If you have logged all your messages at the correct levels and have used easily groupable log messages, then filtering becomes simple in any system configuration. Writing a query in Elasticsearch will be so much simpler when you’ve planned your log messages with this in mind.

Transaction IDs

Let’s face it: gone are the days when a single service handled the full request path. Only in rare cases or demo projects will your services be completely isolated from other services. Even something as simple as a front-end and a separate backend API can benefit from having transaction IDs. The idea is that you generate a transaction ID (which can be as simple as a UUID) as early as possible in your request path. That transaction ID gets passed through every request and stored with the data in whichever systems store it.

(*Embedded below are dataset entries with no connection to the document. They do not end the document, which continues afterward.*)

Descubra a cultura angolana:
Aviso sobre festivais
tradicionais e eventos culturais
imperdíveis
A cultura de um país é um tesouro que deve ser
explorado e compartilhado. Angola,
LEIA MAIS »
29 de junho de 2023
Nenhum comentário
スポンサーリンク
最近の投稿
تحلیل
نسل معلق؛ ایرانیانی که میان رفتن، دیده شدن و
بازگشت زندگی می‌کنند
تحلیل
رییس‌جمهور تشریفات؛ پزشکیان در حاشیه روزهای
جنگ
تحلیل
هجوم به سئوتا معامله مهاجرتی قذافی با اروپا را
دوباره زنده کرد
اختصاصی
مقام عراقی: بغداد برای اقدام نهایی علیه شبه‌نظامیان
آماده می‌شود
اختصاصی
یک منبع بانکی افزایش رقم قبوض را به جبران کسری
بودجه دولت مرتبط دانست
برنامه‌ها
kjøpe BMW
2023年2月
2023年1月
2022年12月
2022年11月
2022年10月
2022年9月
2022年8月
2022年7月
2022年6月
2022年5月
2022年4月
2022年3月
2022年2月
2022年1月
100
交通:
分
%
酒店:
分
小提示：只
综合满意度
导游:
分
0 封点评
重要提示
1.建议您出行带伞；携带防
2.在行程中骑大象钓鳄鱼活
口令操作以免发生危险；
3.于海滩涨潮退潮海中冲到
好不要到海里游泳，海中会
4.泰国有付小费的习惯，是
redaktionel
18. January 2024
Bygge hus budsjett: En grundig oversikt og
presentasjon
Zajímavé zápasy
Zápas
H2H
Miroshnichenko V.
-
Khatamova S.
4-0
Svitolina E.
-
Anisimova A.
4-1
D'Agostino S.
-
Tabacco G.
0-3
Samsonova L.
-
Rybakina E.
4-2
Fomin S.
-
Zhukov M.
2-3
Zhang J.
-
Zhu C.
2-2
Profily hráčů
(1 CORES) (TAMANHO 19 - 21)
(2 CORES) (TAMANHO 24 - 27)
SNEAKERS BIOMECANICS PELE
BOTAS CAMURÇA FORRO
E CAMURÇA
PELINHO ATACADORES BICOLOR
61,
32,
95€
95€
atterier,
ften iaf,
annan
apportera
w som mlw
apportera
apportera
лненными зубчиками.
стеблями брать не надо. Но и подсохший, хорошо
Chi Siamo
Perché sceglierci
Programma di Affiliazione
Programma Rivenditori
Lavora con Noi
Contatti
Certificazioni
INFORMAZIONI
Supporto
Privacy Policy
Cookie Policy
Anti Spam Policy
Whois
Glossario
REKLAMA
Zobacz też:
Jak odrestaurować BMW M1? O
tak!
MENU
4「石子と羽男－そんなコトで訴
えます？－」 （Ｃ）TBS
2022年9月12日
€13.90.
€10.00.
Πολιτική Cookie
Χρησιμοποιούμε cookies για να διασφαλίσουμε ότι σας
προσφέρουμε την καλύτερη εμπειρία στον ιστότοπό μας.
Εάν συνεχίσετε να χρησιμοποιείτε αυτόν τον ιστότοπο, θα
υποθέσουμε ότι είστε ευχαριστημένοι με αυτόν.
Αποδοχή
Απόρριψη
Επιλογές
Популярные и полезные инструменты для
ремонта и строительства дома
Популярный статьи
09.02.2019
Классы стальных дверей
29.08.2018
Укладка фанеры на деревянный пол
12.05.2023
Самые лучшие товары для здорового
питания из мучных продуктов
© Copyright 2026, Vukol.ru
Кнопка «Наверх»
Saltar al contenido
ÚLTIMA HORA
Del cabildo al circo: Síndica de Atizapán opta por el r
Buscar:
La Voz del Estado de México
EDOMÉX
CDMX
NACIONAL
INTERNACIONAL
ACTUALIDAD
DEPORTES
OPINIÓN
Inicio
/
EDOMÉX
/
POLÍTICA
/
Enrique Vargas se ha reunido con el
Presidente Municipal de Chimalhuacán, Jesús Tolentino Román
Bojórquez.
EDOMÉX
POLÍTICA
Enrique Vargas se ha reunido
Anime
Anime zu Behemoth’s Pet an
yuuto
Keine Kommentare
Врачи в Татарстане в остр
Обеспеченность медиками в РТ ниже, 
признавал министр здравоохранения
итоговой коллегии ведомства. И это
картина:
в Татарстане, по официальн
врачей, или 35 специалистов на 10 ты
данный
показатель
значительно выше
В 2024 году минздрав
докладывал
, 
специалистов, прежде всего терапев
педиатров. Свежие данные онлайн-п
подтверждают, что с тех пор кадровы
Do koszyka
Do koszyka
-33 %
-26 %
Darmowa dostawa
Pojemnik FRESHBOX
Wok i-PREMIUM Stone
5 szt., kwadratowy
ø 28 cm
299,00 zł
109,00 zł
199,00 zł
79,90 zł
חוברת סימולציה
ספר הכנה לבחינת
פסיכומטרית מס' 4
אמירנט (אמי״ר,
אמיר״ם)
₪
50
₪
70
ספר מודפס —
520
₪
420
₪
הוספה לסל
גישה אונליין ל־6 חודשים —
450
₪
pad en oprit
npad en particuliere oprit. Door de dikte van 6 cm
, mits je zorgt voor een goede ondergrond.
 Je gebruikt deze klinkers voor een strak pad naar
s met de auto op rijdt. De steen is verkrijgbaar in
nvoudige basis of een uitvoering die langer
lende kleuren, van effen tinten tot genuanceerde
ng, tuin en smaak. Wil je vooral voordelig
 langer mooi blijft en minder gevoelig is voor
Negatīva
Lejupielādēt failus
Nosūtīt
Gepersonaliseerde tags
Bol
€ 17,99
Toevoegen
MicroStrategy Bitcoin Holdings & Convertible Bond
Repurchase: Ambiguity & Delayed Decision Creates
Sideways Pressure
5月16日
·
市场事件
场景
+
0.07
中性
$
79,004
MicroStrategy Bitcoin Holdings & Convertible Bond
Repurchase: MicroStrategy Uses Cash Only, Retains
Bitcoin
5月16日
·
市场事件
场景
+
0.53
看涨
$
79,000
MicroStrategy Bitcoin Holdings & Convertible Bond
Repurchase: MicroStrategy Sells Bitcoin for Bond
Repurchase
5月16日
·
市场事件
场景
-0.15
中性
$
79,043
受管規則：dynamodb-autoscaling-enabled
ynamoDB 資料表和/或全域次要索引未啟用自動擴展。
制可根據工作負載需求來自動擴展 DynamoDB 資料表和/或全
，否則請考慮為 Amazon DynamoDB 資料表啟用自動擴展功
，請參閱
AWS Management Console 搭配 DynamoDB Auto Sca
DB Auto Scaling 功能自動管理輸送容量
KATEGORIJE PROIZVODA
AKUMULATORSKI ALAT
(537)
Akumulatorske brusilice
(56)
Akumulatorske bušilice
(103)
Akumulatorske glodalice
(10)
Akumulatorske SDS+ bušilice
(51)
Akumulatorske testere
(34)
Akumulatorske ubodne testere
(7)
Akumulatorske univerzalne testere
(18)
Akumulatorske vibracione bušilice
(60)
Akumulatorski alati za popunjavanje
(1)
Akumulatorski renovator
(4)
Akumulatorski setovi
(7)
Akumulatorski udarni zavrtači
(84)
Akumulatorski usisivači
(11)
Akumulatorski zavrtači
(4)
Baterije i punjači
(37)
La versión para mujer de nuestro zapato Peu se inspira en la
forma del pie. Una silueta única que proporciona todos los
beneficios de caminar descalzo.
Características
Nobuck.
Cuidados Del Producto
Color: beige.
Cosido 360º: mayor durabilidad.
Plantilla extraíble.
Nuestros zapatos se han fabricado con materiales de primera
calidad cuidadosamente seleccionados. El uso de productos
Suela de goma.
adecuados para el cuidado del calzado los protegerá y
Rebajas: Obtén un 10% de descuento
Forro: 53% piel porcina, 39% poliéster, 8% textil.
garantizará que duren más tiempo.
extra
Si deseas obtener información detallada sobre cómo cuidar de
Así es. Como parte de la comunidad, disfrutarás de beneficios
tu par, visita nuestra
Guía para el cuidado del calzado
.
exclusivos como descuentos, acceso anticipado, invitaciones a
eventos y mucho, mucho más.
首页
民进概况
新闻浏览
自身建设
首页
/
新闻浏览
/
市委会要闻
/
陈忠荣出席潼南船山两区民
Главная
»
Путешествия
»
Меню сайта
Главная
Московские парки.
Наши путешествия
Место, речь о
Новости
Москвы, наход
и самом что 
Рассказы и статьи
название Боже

This way, when there is an error four of five levels deep in your system, you can trace that request back to when the user first clicked the button. Using transaction IDs makes it easier to bridge the gap between systems. If you see an error in InfluxDB, then you can use the transaction ID to find any related messages in Elasticsearch.

Other Interesting Metrics

Just recording log messages probably won’t provide the whole picture of your system. Here are a few more metrics that may interest you.

Throughput

Keeping track of how quickly your system processes a batch of messages — or finishes some job — can easily illuminate subtler errors. You may also be able to detect errors or slowness in your downstream systems by using throughput monitoring. Maybe a database is acting slower than usual, or your database switched to an inefficient query plan. Well, throughput monitoring is a great way to detect these types of errors.

Success vs. Error

Of course, no system will ever have a 100% success rate. Maybe you expect your system to return a success error code at least 95% of the time. Logging your response codes will help you gauge if your expected success rates are dropping.

Response Times

The last interesting metric I’ll discuss is response times. Especially when you’ve got a bunch of developers all pushing to a single code base, it is difficult to realize when you’ve impacted the response times of another endpoint. Capturing the overall response time of every request may give you the insight necessary to realize when response times increase. If you catch it early enough, it may not be hard to identify the commit that caused the issue.

Conclusion

In this article, I’ve talked about the differences between logging and monitoring and why they are both necessary in a robust system. I’ve talked about some monitoring practices as well as some monitoring tools I like using. We experimented with a system and learned how to install and set up some monitoring tools for that system. Finally, I talked about some logging best practices that will make your life much easier and how better logging will make your monitoring tools much more useful.